__GIVEN ENTRIES__
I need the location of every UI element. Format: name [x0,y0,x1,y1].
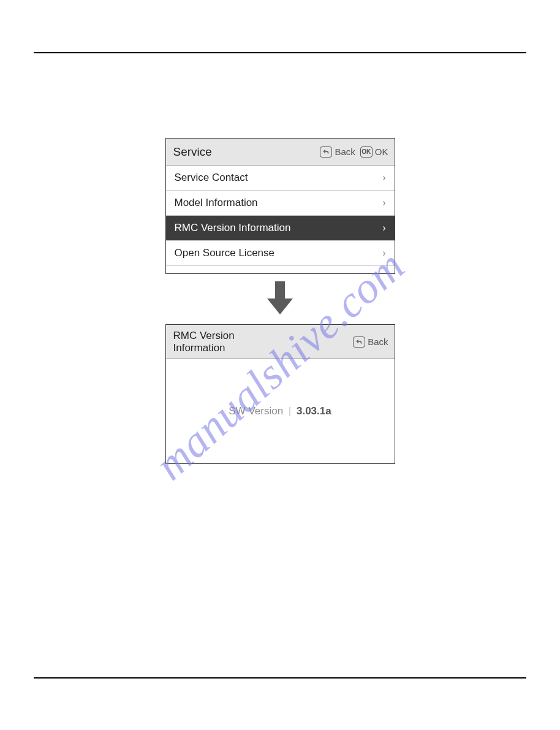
detail-body: SW Version | 3.03.1a [166,359,395,463]
service-panel-title: Service [173,145,212,159]
chevron-right-icon: › [382,222,385,234]
menu-item-label: RMC Version Information [175,222,291,234]
detail-back-action[interactable]: Back [353,336,388,348]
page-bottom-rule [34,677,526,679]
detail-title-line2: Information [173,342,225,354]
menu-item-open-source-license[interactable]: Open Source License › [166,241,395,266]
back-icon [320,146,332,158]
page-top-rule [34,52,526,53]
svg-marker-1 [267,298,293,314]
detail-panel: RMC Version Information Back SW Version … [165,324,395,464]
back-label: Back [335,146,355,157]
menu-item-model-information[interactable]: Model Information › [166,191,395,216]
menu-item-label: Service Contact [175,172,248,184]
service-header-actions: Back OK OK [320,146,388,158]
sw-version-separator: | [289,405,291,417]
menu-item-label: Open Source License [175,247,275,259]
content-area: Service Back OK OK Service Contact [0,138,560,464]
service-panel: Service Back OK OK Service Contact [165,138,395,274]
ok-icon: OK [360,146,373,158]
chevron-right-icon: › [382,248,385,259]
detail-panel-header: RMC Version Information Back [166,325,395,359]
ok-action[interactable]: OK OK [360,146,388,158]
sw-version-value: 3.03.1a [297,405,331,417]
detail-panel-title: RMC Version Information [173,330,235,354]
chevron-right-icon: › [382,172,385,183]
detail-title-line1: RMC Version [173,330,235,341]
detail-header-actions: Back [353,336,388,348]
menu-item-service-contact[interactable]: Service Contact › [166,165,395,191]
chevron-right-icon: › [382,197,385,208]
ok-label: OK [375,146,388,157]
detail-back-label: Back [368,336,388,347]
back-action[interactable]: Back [320,146,355,158]
service-panel-header: Service Back OK OK [166,139,395,165]
sw-version-row: SW Version | 3.03.1a [229,405,331,417]
menu-item-label: Model Information [175,197,258,209]
svg-rect-0 [275,281,285,298]
menu-item-rmc-version-information[interactable]: RMC Version Information › [166,216,395,241]
sw-version-label: SW Version [229,405,283,417]
back-icon [353,336,365,348]
arrow-down-icon [266,281,294,316]
menu-trailing-space [166,266,395,273]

__ASSIGNMENT__
Print the listing again exactly, please. Keep the pictures out of it.

__WRITTEN RESPONSE__
I need the location of every UI element. Format: name [x0,y0,x1,y1].
detail-body: SW Version | 3.03.1a [166,359,395,463]
service-panel-title: Service [173,145,212,159]
chevron-right-icon: › [382,222,385,234]
menu-item-label: RMC Version Information [175,222,291,234]
detail-back-action[interactable]: Back [353,336,388,348]
page-bottom-rule [34,677,526,679]
detail-title-line2: Information [173,342,225,354]
menu-item-open-source-license[interactable]: Open Source License › [166,241,395,266]
back-icon [320,146,332,158]
page-top-rule [34,52,526,53]
svg-marker-1 [267,298,293,314]
detail-panel: RMC Version Information Back SW Version … [165,324,395,464]
back-label: Back [335,146,355,157]
menu-item-model-information[interactable]: Model Information › [166,191,395,216]
menu-item-label: Service Contact [175,172,248,184]
service-header-actions: Back OK OK [320,146,388,158]
sw-version-separator: | [289,405,291,417]
menu-item-label: Open Source License [175,247,275,259]
content-area: Service Back OK OK Service Contact [0,138,560,464]
service-panel: Service Back OK OK Service Contact [165,138,395,274]
ok-icon: OK [360,146,373,158]
chevron-right-icon: › [382,248,385,259]
detail-panel-header: RMC Version Information Back [166,325,395,359]
ok-action[interactable]: OK OK [360,146,388,158]
sw-version-value: 3.03.1a [297,405,331,417]
detail-panel-title: RMC Version Information [173,330,235,354]
chevron-right-icon: › [382,172,385,183]
detail-title-line1: RMC Version [173,330,235,341]
detail-header-actions: Back [353,336,388,348]
menu-item-service-contact[interactable]: Service Contact › [166,165,395,191]
chevron-right-icon: › [382,197,385,208]
ok-label: OK [375,146,388,157]
detail-back-label: Back [368,336,388,347]
back-action[interactable]: Back [320,146,355,158]
service-panel-header: Service Back OK OK [166,139,395,165]
sw-version-row: SW Version | 3.03.1a [229,405,331,417]
menu-item-label: Model Information [175,197,258,209]
svg-rect-0 [275,281,285,298]
menu-item-rmc-version-information[interactable]: RMC Version Information › [166,216,395,241]
sw-version-label: SW Version [229,405,283,417]
back-icon [353,336,365,348]
arrow-down-icon [266,281,294,316]
menu-trailing-space [166,266,395,273]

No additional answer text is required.